Collected data:
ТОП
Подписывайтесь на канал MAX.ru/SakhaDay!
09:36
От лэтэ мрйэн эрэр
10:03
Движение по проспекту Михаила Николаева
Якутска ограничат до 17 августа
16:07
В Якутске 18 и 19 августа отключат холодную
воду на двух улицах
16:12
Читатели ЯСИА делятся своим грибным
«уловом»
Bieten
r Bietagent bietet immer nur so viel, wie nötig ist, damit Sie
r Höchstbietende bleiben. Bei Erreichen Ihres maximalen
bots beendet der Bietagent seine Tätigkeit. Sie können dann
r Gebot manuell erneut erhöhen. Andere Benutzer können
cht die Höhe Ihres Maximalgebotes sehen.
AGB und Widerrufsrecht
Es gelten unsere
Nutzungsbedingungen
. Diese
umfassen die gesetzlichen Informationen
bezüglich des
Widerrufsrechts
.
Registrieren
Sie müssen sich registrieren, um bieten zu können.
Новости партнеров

---

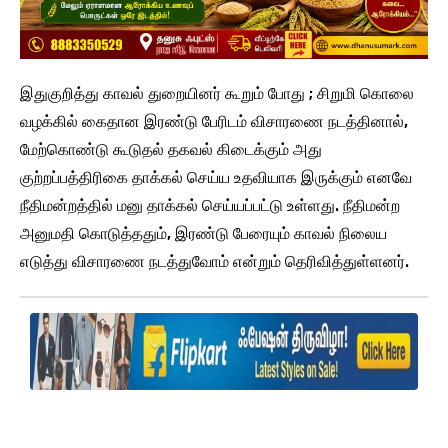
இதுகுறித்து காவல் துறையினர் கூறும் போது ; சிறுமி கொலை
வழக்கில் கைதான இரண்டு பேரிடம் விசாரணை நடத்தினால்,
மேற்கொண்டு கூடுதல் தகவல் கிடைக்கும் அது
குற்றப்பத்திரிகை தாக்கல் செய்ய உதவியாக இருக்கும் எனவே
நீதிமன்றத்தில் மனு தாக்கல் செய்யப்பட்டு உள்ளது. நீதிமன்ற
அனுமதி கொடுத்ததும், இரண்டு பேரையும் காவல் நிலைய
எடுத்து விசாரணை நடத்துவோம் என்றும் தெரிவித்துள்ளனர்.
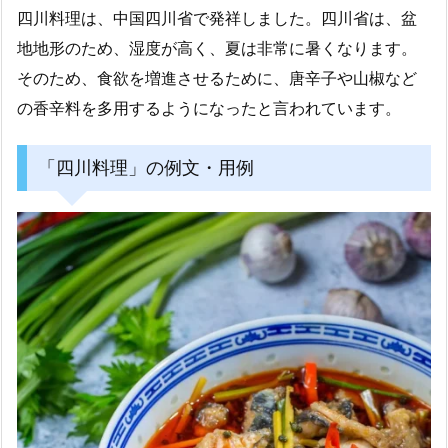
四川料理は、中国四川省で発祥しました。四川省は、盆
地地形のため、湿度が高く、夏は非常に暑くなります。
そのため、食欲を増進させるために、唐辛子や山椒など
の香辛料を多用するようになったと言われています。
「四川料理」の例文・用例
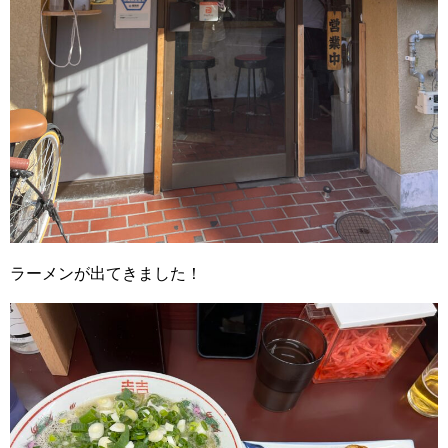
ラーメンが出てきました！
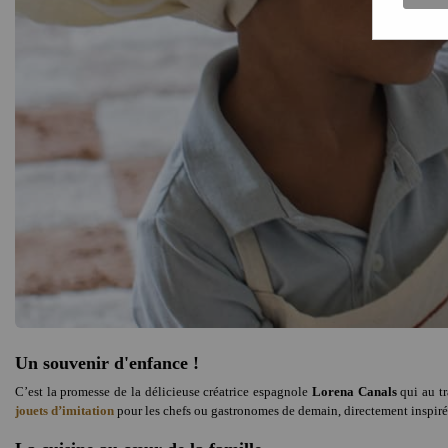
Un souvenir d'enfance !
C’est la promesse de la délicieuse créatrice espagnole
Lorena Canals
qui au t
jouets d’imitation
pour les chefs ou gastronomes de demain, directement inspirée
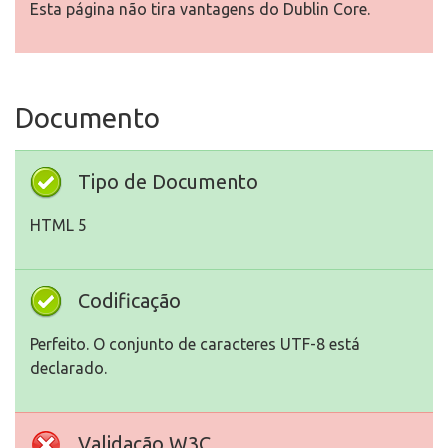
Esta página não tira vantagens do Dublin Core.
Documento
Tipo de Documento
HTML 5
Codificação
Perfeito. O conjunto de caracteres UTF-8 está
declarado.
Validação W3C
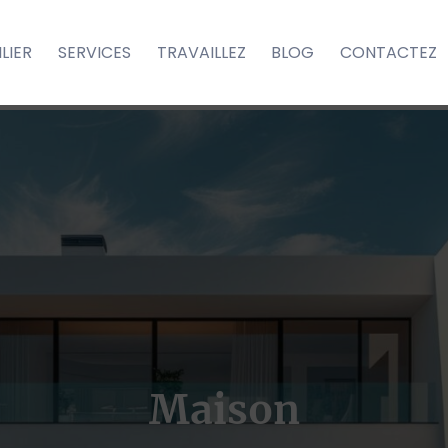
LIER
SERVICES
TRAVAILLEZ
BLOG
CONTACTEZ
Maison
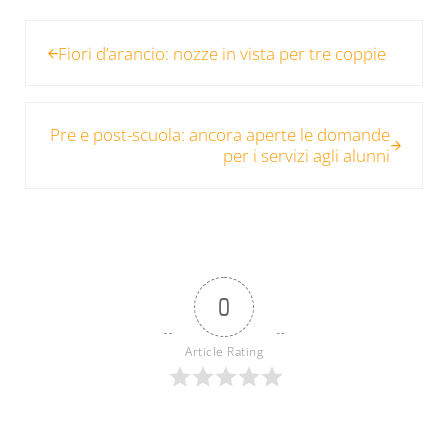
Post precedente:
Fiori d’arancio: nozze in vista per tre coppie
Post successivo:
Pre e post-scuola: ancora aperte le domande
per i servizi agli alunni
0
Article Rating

Work required:
Reply with the number of lines in the preceding entries that contain "Ihres", and no other words.

Expected answer:
2